[Collected data]
Start of Block

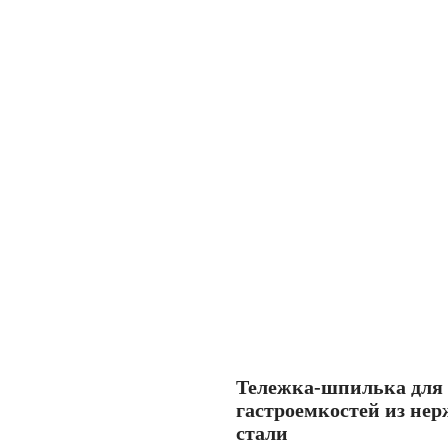
Тележка-шпилька для
гастроемкостей из не
стали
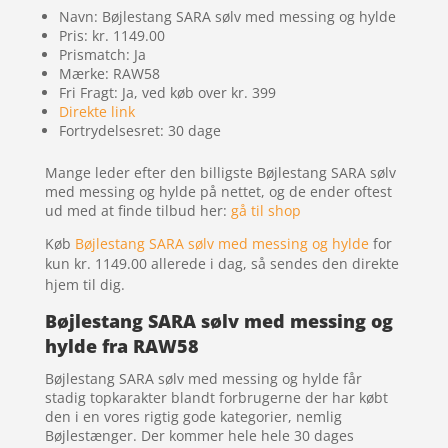
Navn: Bøjlestang SARA sølv med messing og hylde
Pris: kr. 1149.00
Prismatch: Ja
Mærke: RAW58
Fri Fragt: Ja, ved køb over kr. 399
Direkte link
Fortrydelsesret: 30 dage
Mange leder efter den billigste Bøjlestang SARA sølv
med messing og hylde på nettet, og de ender oftest
ud med at finde tilbud her:
gå til shop
Køb
Bøjlestang SARA sølv med messing og hylde
for
kun kr. 1149.00
allerede i dag, så sendes den direkte
hjem til dig.
Bøjlestang SARA sølv med messing og
hylde fra RAW58
Bøjlestang SARA sølv med messing og hylde får
stadig topkarakter blandt forbrugerne der har købt
den i en vores rigtig gode kategorier, nemlig
Bøjlestænger. Der kommer hele hele 30 dages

End of Block

» WHAT TO WORK ON
Output nothing but the entries above, exactly, once the pictures are removed.

» RESPONSE AREA
Тележка-шпилька для
гастроемкостей из не
стали
Navn: Bøjlestang SARA sølv med messing og hylde
Pris: kr. 1149.00
Prismatch: Ja
Mærke: RAW58
Fri Fragt: Ja, ved køb over kr. 399
Direkte link
Fortrydelsesret: 30 dage
Mange leder efter den billigste Bøjlestang SARA sølv
med messing og hylde på nettet, og de ender oftest
ud med at finde tilbud her:
gå til shop
Køb
Bøjlestang SARA sølv med messing og hylde
for
kun kr. 1149.00
allerede i dag, så sendes den direkte
hjem til dig.
Bøjlestang SARA sølv med messing og
hylde fra RAW58
Bøjlestang SARA sølv med messing og hylde får
stadig topkarakter blandt forbrugerne der har købt
den i en vores rigtig gode kategorier, nemlig
Bøjlestænger. Der kommer hele hele 30 dages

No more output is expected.